Atheism, Deism, Agnosticism: Which philosophy is more politically accurate culturalized?

I believe that almost all the freethinking skeptics I know who refuse to call themselves Atheists do so for one or both of two reasons—one emotional and the other intellectual.

I’ll try to spell these out in some coherent manner, although they are not easy to separate. In fact, emotions frequently influence the intellectual, and in the relatively rare instances when the reverse is true, another Atheist may be born.

At times it is hard to say which is which. Is it ever possible to make an intellectual decision that is not mediated by our emotions? The fear of renouncing or rejecting the Christian god is a powerful one and its roots run deep into the psyche of even the most logical of scientists like Albert Einstein.

He claimed he believed in the god of Baruch Spinoza, a well-known pantheist philosopher who said that “God” was “Nature.” Stephen Hawking, the world-renowned cosmologist, whom I greatly admire, plays the same game.

The late Stephen Jay Gould went so far as to advocate NOMA—Non-Overlapping Magisteria—by which he meant that there are two domains of knowledge, the religious and the scientific, an absurdity in which “never the twain should meet.”

Atheists like Einstein, Hawking, Gould, and Spinoza are unable to overcome the religious indoctrination of their childhood, so decades later and despite achieving great intellectual stature and scientific acumen, they grope for a connection between the absurdities of their traditions and the common sense of their reason and apply to themselves descriptions like “pantheist,” “agnostic,” “deist,” and other philosophical disguises.

Fear that is implanted early and deeply, usually by priests, nuns, and parents who need a weapon to encourage compliance, is virtually impossible to eradicate. It need not, however, be imposed overtly by some maniacal nun or parent.

Even people like me who were raised without formal religious instruction, manage to absorb it early on through the culture where it is conveyed through friends, schools, the media, music, art, and literature.

I still respond emotionally to the “Ave Maria” and the soaring strains of the “Intermezzo” from Mascagni’s Cavalleria Rusticana, because of mysterious but pleasant early childhood associations, and have to remind myself that “It’s only music, Gil.”

The desire and need for acceptance, either by family, friends, or employers, and the corresponding dread of ostracism, especially in the workplace, is another powerful force based on fear. I have known more than one Atheist, including dear friends, who reject the label “Atheist” because they know it might affect their careers.

One Atheist professor friend of mine who enjoyed reading my American Atheist Magazine refused a gift subscription from me because he did not want the mailman to see the word “Atheist” on mail being delivered to him in the Mississippi town where he taught.

The word itself carries with it a subtle negative tone like “communist” or “homosexual” because of repeated cultural and political portrayals of undesirability and deliberate connections with “evil.”

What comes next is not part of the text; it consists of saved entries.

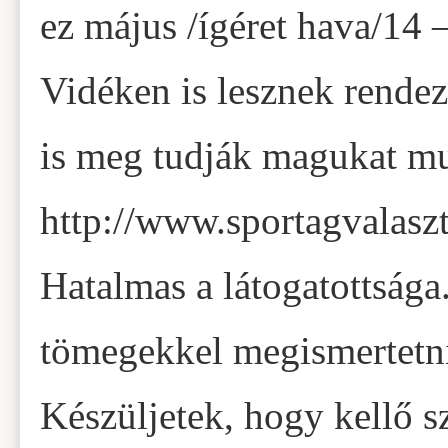
ez május /ígéret hava/14 –
Vidéken is lesznek rendez
is meg tudják magukat mu
http://www.sportagvalasz
Hatalmas a látogatottsága
tömegekkel megismertetni
Készüljetek, hogy kellő 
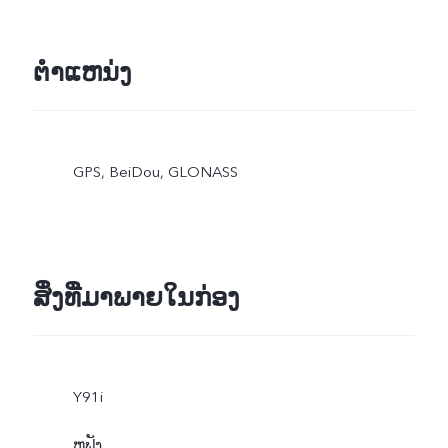
ຕຳແຫນ່ງ
GPS, BeiDou, GLONASS
ສິ່ງທີ່ມາພາຍໃນກ່ອງ
Y91i
ຫູຟັງ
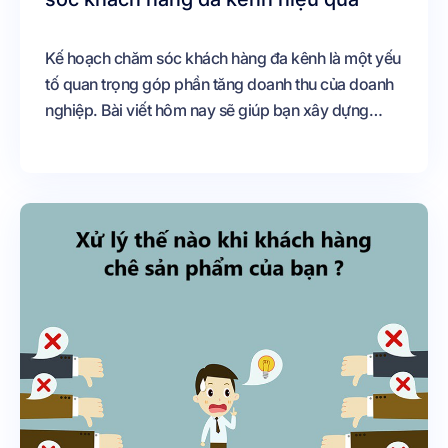
Kế hoạch chăm sóc khách hàng đa kênh là một yếu
tố quan trọng góp phần tăng doanh thu của doanh
nghiệp. Bài viết hôm nay sẽ giúp bạn xây dựng
được kế hoạch chăm sóc khách hàng trên nhiều
kênh một cách hiệu quả.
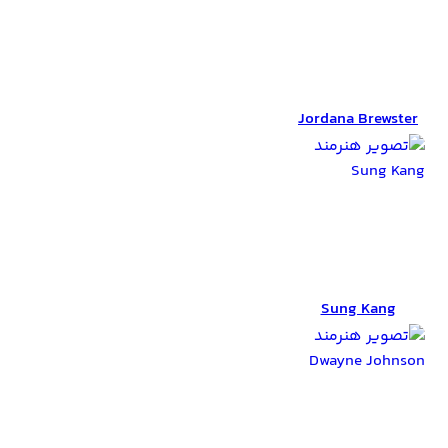
Jordana Brewster
Jordana Brewster
Sung Kang
Sung Kang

Fear of being tarred with the brush that smears radical Atheists like the reviled Madalyn Murray O’Hair, or the abrasive Christopher Hitchens—does not help to allay the general fear that leads almost invariably to many Atheists saying more politically correct things like: “I’m really an agnostic, I just don’t know,” or “I’m a Deist like Thomas Paine,” or “I believe in the Great Watchmaker who created the universe and stepped back to allow it to run” and, of course, the banal “I think there has to be something that started the Big Bang.”

These terms like agnostic and deist have more acceptable connotations because they allow for some theistic possibility, hence they elicit a more likely positive response from believers, or to put it another way, they are less likely to be rejected.

Harsher critics than I might call it pandering. It reminds me of a gangster who is basically a decent guy who rubs out a store clerk just to gain respectability with the gang. Many nascent Atheists hesitate to accept Atheism because of what they see as the limitations of scientific knowledge or gaps in science’s ability to explain the cosmos.

They fall back on what is sometimes called the God of the Gaps. What caused the Big Bang is currently unexplained, so it is not able to be a complete theory and therefore a god must be the answer. The implication is that a god was the ‘uncaused first cause.’

This is a frequent ploy of liberal Christians who have a motive for such equivocation, but agnostics and other freethinkers should know better. There are numerous refutations of this ‘argument from personal incredulity or ‘argument from ignorance.’

For me, the best reason is that it is pointless to substitute one mystery for another. If the Christian god could have always existed, then why couldn’t the universe have always existed? One ‘uncaused cause’ is as good as another.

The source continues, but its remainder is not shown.